Let’s run those scenarios through these questions.
An actual murder scene
- What do I know? There’s blood splatter. There’s a chalk outline. We know the person died from, I don’t know, a gunshot. Since I’m not actually an investigator, there’s every other generic thing I can think of from TV and movies.
- What don’t I know? I don’t know who shot the gun. I can see bullet holes. I don’t know what kind of gun it was. I don’t know how many people were involved.
- What do I need to know? I need to know who did it. I can ask some ballistic experts, the blood splatter expert, the friends and family, and a few suspects some questions.
A murder scene in a movie
- What do I know? In Visual Intelligence, Amy E. Herman stresses the importance of separating subjective and objective observations. If you’re looking at a movie still, you can describe the colors. You can describe the composition of that frame. You can describe different objects in the scene and what they might represent.
- What don’t I know? On my own, I don’t know exactly what the director and cinematographer’s intent actually was. I enjoy 3D artist Beeple’s daily 3D creations and have listened to a few interviews with him. He’s talked about how people often ask him if there’s deeper meaning to different pieces but there rarely is. Sometimes the picture is the picture.

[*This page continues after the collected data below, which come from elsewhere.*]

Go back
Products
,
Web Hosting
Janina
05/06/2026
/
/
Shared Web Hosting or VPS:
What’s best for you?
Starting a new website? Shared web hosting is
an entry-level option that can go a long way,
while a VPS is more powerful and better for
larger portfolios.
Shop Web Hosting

- What do I need to know? If you could speak directly to the people involved in making the movie, then you could verify if your reasoning behind different decisions make sense. Was the way the blood was splattered supposed to represent some underlying theme in the movie? Or was it just random. Can you read this three page theory I posted on Reddit?
A murder scene in an escape room
- What do I know? You know there’s a puzzle hiding here somewhere. You’ve done a few of these so you know that they’re usually hidden in words or numbers that look like they’re just a normal part of the scene. Hey what’s this, this jacket has a receipt in it…
- What don’t I know? You don’t know exactly where the clue is. You don’t know why someone would leave this point and shoot camera in this clear plastic padlocked box, but you’re willing to find out.
- What do I need to know? You need to know what the padlock’s code is. You need to know what the next clue is. You’ve believed it all your life but now you need to know that you’re the best clue finder in your group of friends.
I’ll try using these questions to improve in prioritization and decision making. If you like those “spot the difference” puzzles in magazines and you also like preventing international tragedies (or just want to come up with better ideas at work), you’ll love “Visual Intelligence”.